Namun, kerja kami tidak berhenti pada teknologi. Mahasiswa juga menyadari bahwa inovasi produk harus diiringi dengan inovasi pasar. Oleh karena itu, rangkaian program kerja turut mencakup sosialisasi penyusunan laporan keuangan sederhana, pelatihan penggunaan marketplace seperti Shopee dan Facebook untuk membuka akses pasar digital, serta pembuatan papan nama usaha sebagai bagian dari penguatan identitas visual. Semua ini dilakukan dalam waktu efektif enam minggu, tetapi dengan komitmen yang menyala sejak hari pertama.
Kegiatan pengabdian berlangsung setiap Sabtu dan Minggu, sejak 24 Mei hingga 21 Juni 2025.
Program ini bukan semata-mata soal memberi bantuan. Ia adalah proses belajar dua arah. Mahasiswa belajar tentang ketekunan dan realita usaha mikro, sementara pelaku usaha mendapat dukungan dalam bentuk pengetahuan, keterampilan, dan alat praktis yang dapat langsung digunakan.
Dalam masyarakat, perubahan sering dimulai dari hal kecil. Selembar papan nama yang dulunya abai, kini berdiri tegak dengan logo sederhana. Akun Shopee yang dulu asing, kini mulai berisi produk-produk lokal yang berdaya saing. Dan di dalam kotak penyimpanan telur yang tampak biasa itu, ada teknologi yang menjadi jembatan antara ilmu kampus dan kebutuhan nyata warga desa.
Kolaborasi semacam ini layak menjadi contoh. Bahwa pembangunan ekonomi tidak selalu harus menunggu bantuan besar dari pusat. Ia bisa dimulai dari desa, dari UMKM, dan dari tangan-tangan muda yang bersedia turun tangan.

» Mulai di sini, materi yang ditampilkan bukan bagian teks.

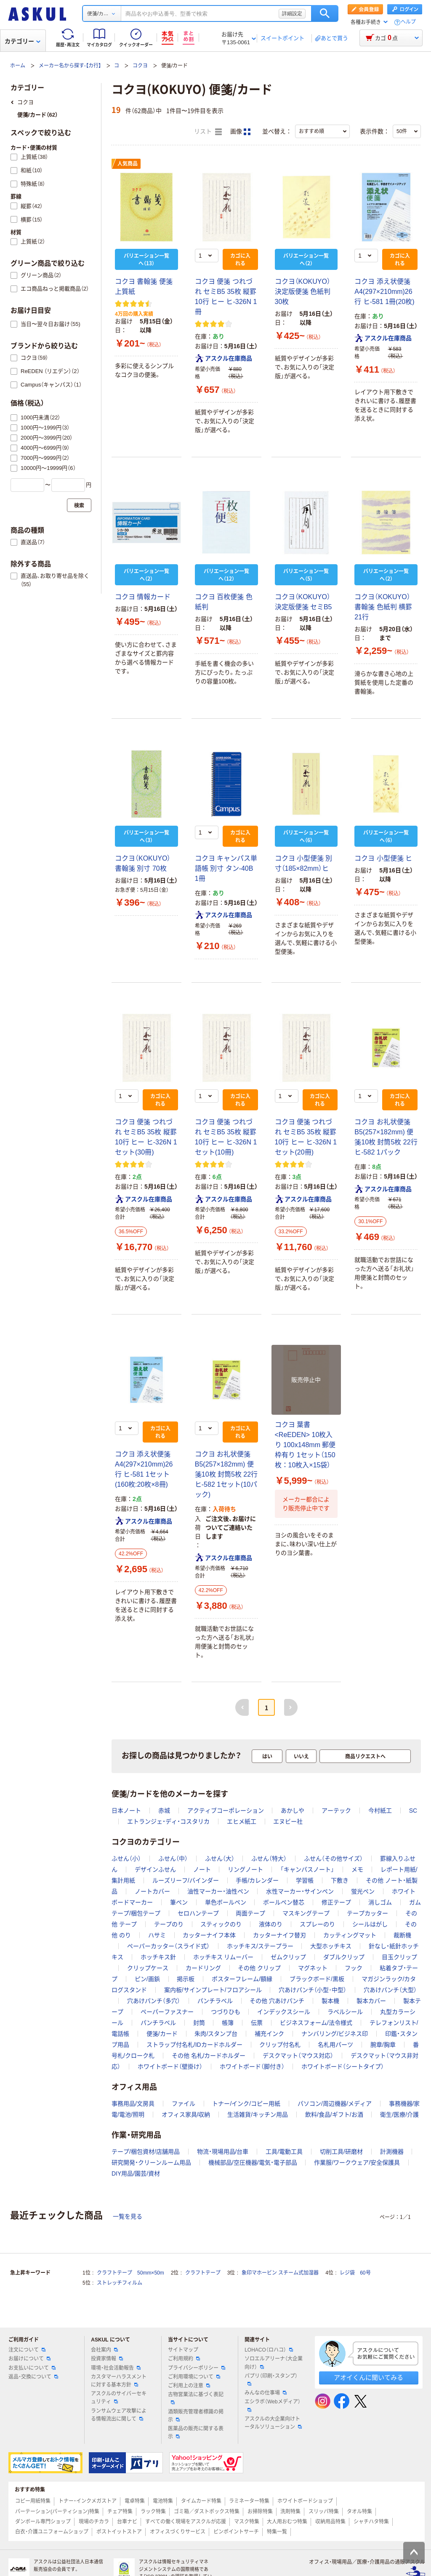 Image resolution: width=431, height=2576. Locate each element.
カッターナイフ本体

Ketika semangat akademik menyatu dengan realitas lapangan, maka pengabdian berubah menjadi gerakan: gerakan menuju pemberdayaan yang berkelanjutan.
Mari kita bersama-sama menjadikan inovasi teknologi tepat guna sebagai jembatan menuju UMKM yang lebih berdaya dan berkelanjutan.